Hey y'all! Hope no one minds me posting this on here, but I have a 4 month old boer doe that I am currently showing in 4H/FFA market shows, at her first show she got 7 place out of about 10 goats :/.... Yep not so good! So I want some feed back from y'all on any thing I can do to help her get a better placing. She weighed in at 53 lbs. she is slightly over conditioned (in other words FAT) but we are working on try to cut down her belly. I have small shows that I attend to from now to November, my state fair show is in October, and my county fair show is in November. I have a show Saturday, so I'll let y'all know on how she did!


----------



## Amandanicole (Jun 20, 2014)

This picture was before we shaved her, I'll get a picture of her tomorrow so you can see her the way she'll look to the judge


----------



## HoosierShadow (Apr 20, 2010)

I don't know anything about prepping commercial does, but I'd think it must be similar to market wethers? What kind of exercise are you doing with her? I'd probably not cut back her feed, she's going to need it in order to make muscle. Make sure the feeder is up where she REALLY had to reach for it. For my kids market wethers, they hang the feeders on pallets, and the wethers jump up with their front feet to reach the feeder, it's much higher than a cinder block and they are really flexing those butt/leg muscles. 
I mentioned in the other post about walking them on their hind legs every other day for about 5-10 minutes. That's what my kids generally do, and if they aren't doing that, then they've been taking them back in the woods, and letting them run back to the barn. Not gruesome training, but IMO a little goes a long way. 

Do you have things for this doe to jump on/play on? 
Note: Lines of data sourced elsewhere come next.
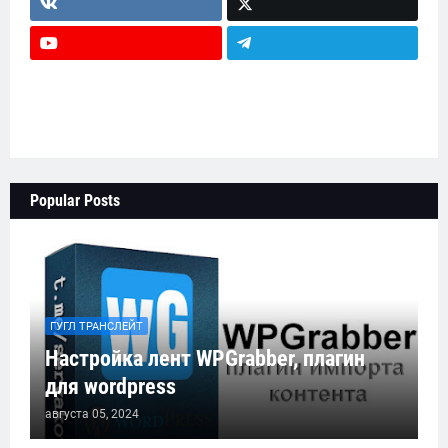
head-text2
testimonial-wrap
main-wrapper
Popular Posts
ГУГЛ ТРАНСЛЕЙТ
Настройка лент WPGrabber, плагин
для wordpress
августа 05, 2024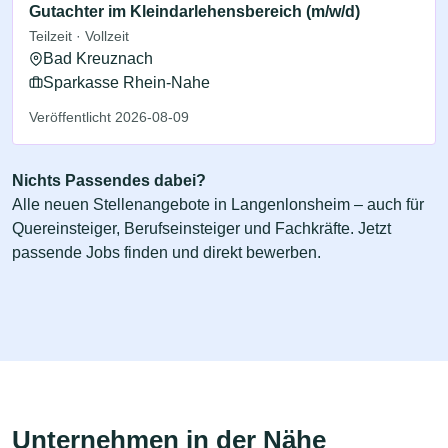
Gutachter im Kleindarlehensbereich (m/w/d)
Teilzeit · Vollzeit
Bad Kreuznach
Sparkasse Rhein-Nahe
Veröffentlicht 2026-08-09
Nichts Passendes dabei?
Alle neuen Stellenangebote in Langenlonsheim – auch für
Quereinsteiger, Berufseinsteiger und Fachkräfte. Jetzt
passende Jobs finden und direkt bewerben.
Unternehmen in der Nähe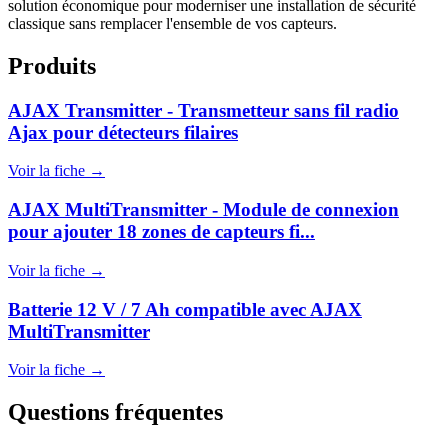
solution économique pour moderniser une installation de sécurité
classique sans remplacer l'ensemble de vos capteurs.
Produits
AJAX Transmitter - Transmetteur sans fil radio
Ajax pour détecteurs filaires
Voir la fiche →
AJAX MultiTransmitter - Module de connexion
pour ajouter 18 zones de capteurs fi...
Voir la fiche →
Batterie 12 V / 7 Ah compatible avec AJAX
MultiTransmitter
Voir la fiche →
Questions fréquentes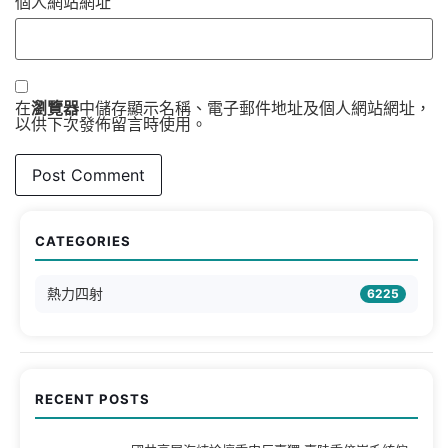
個人網站網址
在
瀏覽器
中儲存顯示名稱、電子郵件地址及個人網站網址，
以供下次發佈留言時使用。
CATEGORIES
熱力四射
6225
RECENT POSTS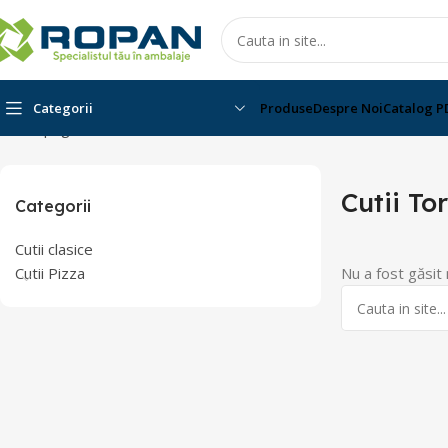
Categorii
Produse
Despre Noi
Catalog P
Prima pagina
Cutii Cofetarie Patiserie
Cutii Tort
Cutii Tor
Categorii
Cutii clasice
Cutii Pizza
Nu a fost găsit 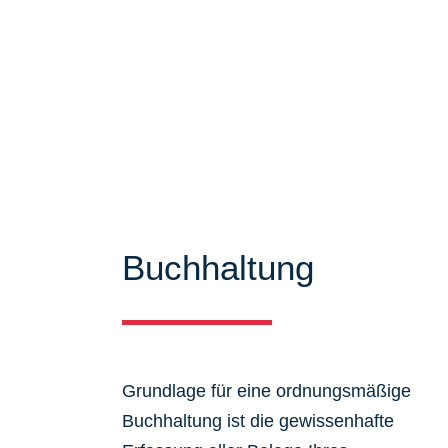
Mandanten zu bieten. Auf unseren Se
über unser Leistungsspektrum infor
viele Informationen und Neuigkeiten
Buchhaltung
Grundlage für eine ordnungsmäßige
Buchhaltung ist die gewissenhafte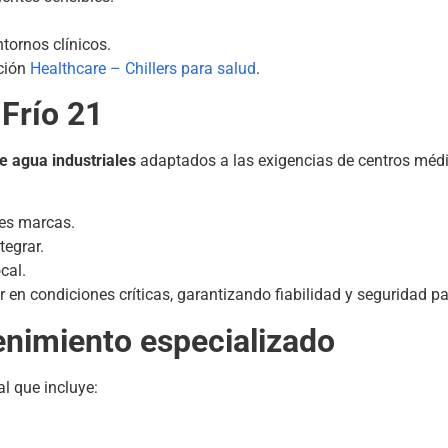
ntornos clínicos.
ción
Healthcare – Chillers para salud
.
Frío 21
de agua industriales
adaptados a las exigencias de centros méd
tes marcas.
tegrar.
cal.
en condiciones críticas, garantizando fiabilidad y seguridad p
enimiento especializado
l que incluye: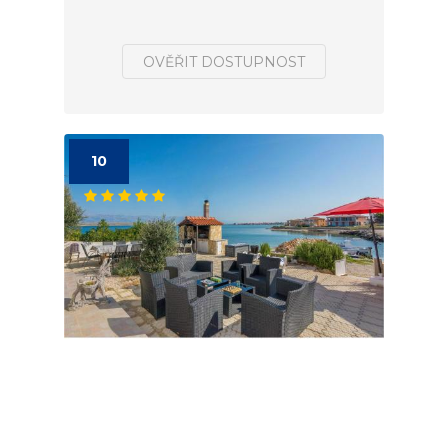
OVĚŘIT DOSTUPNOST
10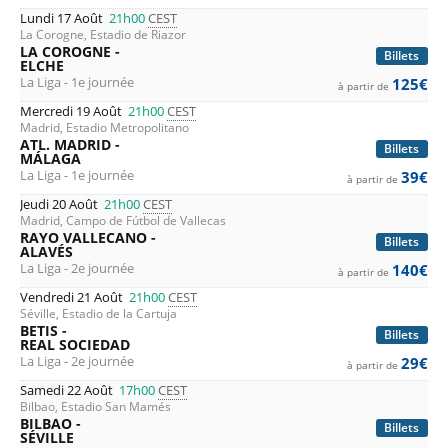
Lundi 17 Août
21h00
CEST
La Corogne, Estadio de Riazor
LA COROGNE -
Billets
ELCHE
La Liga - 1e journée
125€
à partir de
Mercredi 19 Août
21h00
CEST
Madrid, Estadio Metropolitano
ATL. MADRID -
Billets
MÁLAGA
La Liga - 1e journée
39€
à partir de
Jeudi 20 Août
21h00
CEST
Madrid, Campo de Fútbol de Vallecas
RAYO VALLECANO -
Billets
ALAVÉS
La Liga - 2e journée
140€
à partir de
Vendredi 21 Août
21h00
CEST
Séville, Estadio de la Cartuja
BETIS -
Billets
REAL SOCIEDAD
La Liga - 2e journée
29€
à partir de
Samedi 22 Août
17h00
CEST
Bilbao, Estadio San Mamés
BILBAO -
Billets
SÉVILLE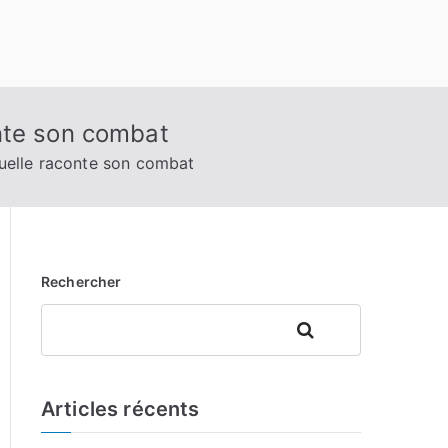
nte son combat
uelle raconte son combat
Rechercher
Rechercher
Articles récents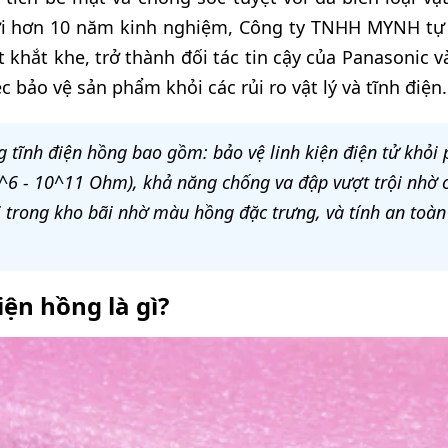
Với hơn 10 năm kinh nghiệm, Công ty TNHH MYNH tự
 khắt khe, trở thành đối tác tin cậy của Panasonic 
 bảo vệ sản phẩm khỏi các rủi ro vật lý và tĩnh điện.
 tĩnh điện hồng bao gồm: bảo vệ linh kiện điện tử khỏi
^6 - 10^11 Ohm), khả năng chống va đập vượt trội nhờ c
 trong kho bãi nhờ màu hồng đặc trưng, và tính an toàn
ện hồng là gì?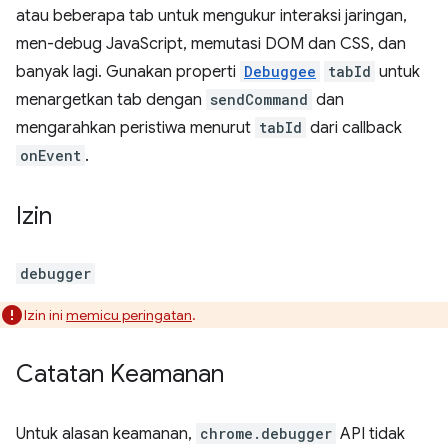
atau beberapa tab untuk mengukur interaksi jaringan,
men-debug JavaScript, memutasi DOM dan CSS, dan
banyak lagi. Gunakan properti
Debuggee
tabId
untuk
menargetkan tab dengan
sendCommand
dan
mengarahkan peristiwa menurut
tabId
dari callback
onEvent
.
Izin
debugger
Izin ini
memicu peringatan
.
Catatan Keamanan
Untuk alasan keamanan,
chrome.debugger
API tidak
She's a pretty doe, and doesn't look fat to me, even with the hair. She looks healthy. Looks like she just needs that health turned into a little more muscle


----------



## Dani-1995 (Mar 11, 2011)

She doesn't look fat. I'd try getting her some exercise but I don't think she looks really fat. Keep in mind since she's a doe she'll be more conditioned than a wether. However exercise will help. I wouldn't cut her feed much though. At 53lbs she should still be growing and I wouldn't want to hinder that but cutting her feed.


----------



## Amandanicole (Jun 20, 2014)

This photo was took about 2 weeks ago,she has got a little bit more of a belly since then, I'll take a photo of her tomorrow to show more recent , this was the only one I had on my phone.


----------



## Amandanicole (Jun 20, 2014)

We run her in short burst of running for about a mile-2 every night, she is show in market shows like the weathers, they just have them in separate weight classes.


----------



## Amandanicole (Jun 20, 2014)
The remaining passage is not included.